Les internautes se sont davantage inquiétés de savoir si Williams pourrait poursuivre ou non son rêve olympique – une lueur d’espoir demeurait encore. Wired868 a interrogé l’avocat canadien du droit du sport Emir Crowne, qui a déclaré :

‘There does exist a chance of Thema still going to the Olympics. There is a committee called the Tripartite Commission; and in every sport they deal with exceptions to the rule…The deadline to file that application was January 15. But they do allow late applications in exceptional circumstances. And I think it is safe to say that this is nothing short of exceptional circumstances.’

Il existe une chance pour que Thema puisse se rendre aux Jeux olympiques. Une commission appelée commission tripartite est chargée, dans chaque sport, de traiter les exceptions à la règle… La date pour demander un recours était le 15 janvier, mais cette commission autorise les demandes tardives lors de circonstances exceptionnelles. Et je crois que l’on peut dire qu’il ne s’agit rien de moins que de circonstances exceptionnelles.

La commission tripartite du Comité international olympique, accessible via le Comité olympique de Trinité-et-Tobago, constituait le dernier espoir pour Williams, jusqu’à ce que le président de l'instance trinidadienne révèle que :

The FIG [the international gymnastics body] has confirmed today that no name change or replacement is possible at this stage […] Any approach to the Tripartite Commission can only be made through the auspices of the TTOC with the endorsement of the Trinidad and Tobago Gymnastics Federation.

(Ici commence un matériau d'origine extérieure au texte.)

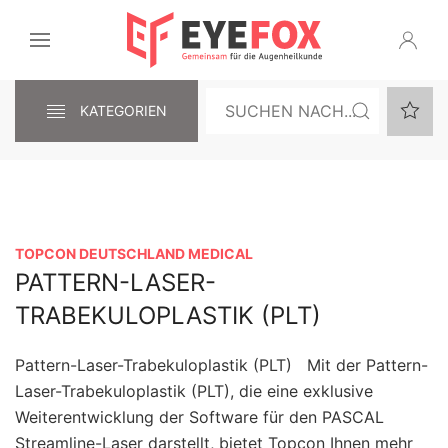
KATEGORIEN
TOPCON DEUTSCHLAND MEDICAL
PATTERN-LASER-
TRABEKULOPLASTIK (PLT)
Pattern-Laser-Trabekuloplastik (PLT) Mit der Pattern-
Laser-Trabekuloplastik (PLT), die eine exklusive
Weiterentwicklung der Software für den PASCAL
Streamline-Laser darstellt, bietet Topcon Ihnen mehr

La Fédération internationale de gymnastique a confirmé aujourd’hui qu’aucune modification ou remplacement n’était possible désormais […] Seul le Comité olympique de Trinité-et-Tobago peut faire appel à la commission tripartite, avec l’approbation de la Fédération de gymnastique de Trinité-et-Tobago.

Quelques blogueurs, toutefois, restaient sceptiques quant à la possibilité que la Fédération de gymnastique de Trinité-et-Tobago assume réellement ses actes. Selon les dires du blog Square Peg :

It’s clear that – at best – the TTGF misstepped all over the place in their handling of this matter. They also misstepped in their assumption that this incredibly blatant… screwup… would go unnoticed by wider society. At this point, it would be less of an embarrassment for them to step down and avoid tarnishing T&T’s fledgling involvement in Olympic gymnastics any further.
Of course, that would require them to be more concerned with protecting the sport than with pushing their own agenda.

Il est évident que la Fédération de gymnastique de Trinité-et-Tobago a effectué de nombreux faux-pas dans la gestion de cette affaire. Ils se sont également fourvoyés en imaginant que ce plantage incroyablement flagrant passerait inaperçu auprès de la population entière. A ce stade, il serait moins embarrassant pour eux de démissionner et d’éviter de ternir l’implication naissante de Trinité-et-Tobago dans les épreuves olympiques de gymnastique.
Bien sûr, cela nécessiterait de se concentrer davantage sur la protection du sport que sur celle de leurs propres intérêts.